The man accused of killing two employees of a Baton Rouge auto parts store less than two weeks after the company hired him will go to trial next spring, not this fall, a state judge decided Thursday after the defense said it needed more time to prepare.
Lee Turner Jr., 23, was scheduled to stand trial Oct. 28 on two counts of first-degree murder in the 2011 shooting deaths of Edward Gurtner III, 43, of Denham Springs, and Randy Chaney, 55, of Greenwell Springs.
Turner’s new trial date is April 28. The East Baton Rouge Parish District Attorney’s Office intends to seek the death penalty if Turner is found guilty as charged.
Gurtner managed the CarQuest Auto Parts store on Airline Highway near Siegen Lane where he and Chaney were killed March 27, 2011. Turner worked at CarQuest locations on Government Street and Plank Road.
Margaret Lagattuta, one of Turner’s attorneys, told state District Judge Richard Anderson that the defense’s mitigation team needs more time to complete its work.
“They have unearthed so many things that we are still following,” she said.
Prosecutor Tracey Barbera, who noted that Thursday marked the two-year anniversary of the District Attorney’s Office filing its notice of intent to pursue the death penalty, expressed concern about delaying the case.
“My only concern is, when does it stop. How much time is enough?” she told the judge.
Barbera, though, acknowledged she does not want a possible future death penalty overturned because a higher court determined things were not done properly.
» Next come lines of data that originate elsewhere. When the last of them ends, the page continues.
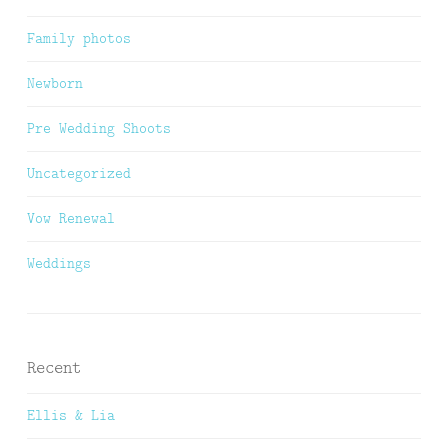
Family photos
Newborn
Pre Wedding Shoots
Uncategorized
Vow Renewal
Weddings
Recent
Ellis & Lia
“I want justice to be served in this case. I want the victims’ families to have their day in court,” she said. “We all need closure in this case.”
Anderson agreed with Lagattuta that the defense’s mitigation specialist has not been sitting on her hands, and he concurred with Barbera about the importance of trying a capital murder case correctly.
“We do need to get it right the first time,” he said.
Anderson ruled earlier this year that evidence — money, Regions Bank bags and CarQuest deposit slips — seized from Turner’s Ritterman Avenue home the day after Gurtner and Chaney were killed can be introduced at the trial by prosecutors. He also ruled last year that prosecutors can use Turner’s videotaped statement in which he allegedly confessed to detectives that he shot and killed Gurtner and Chaney.
Turner told detectives his initial motive was to rob the store, but he wound up shooting the men because Gurtner recognized him, Sheriff Sid Gautreaux has said.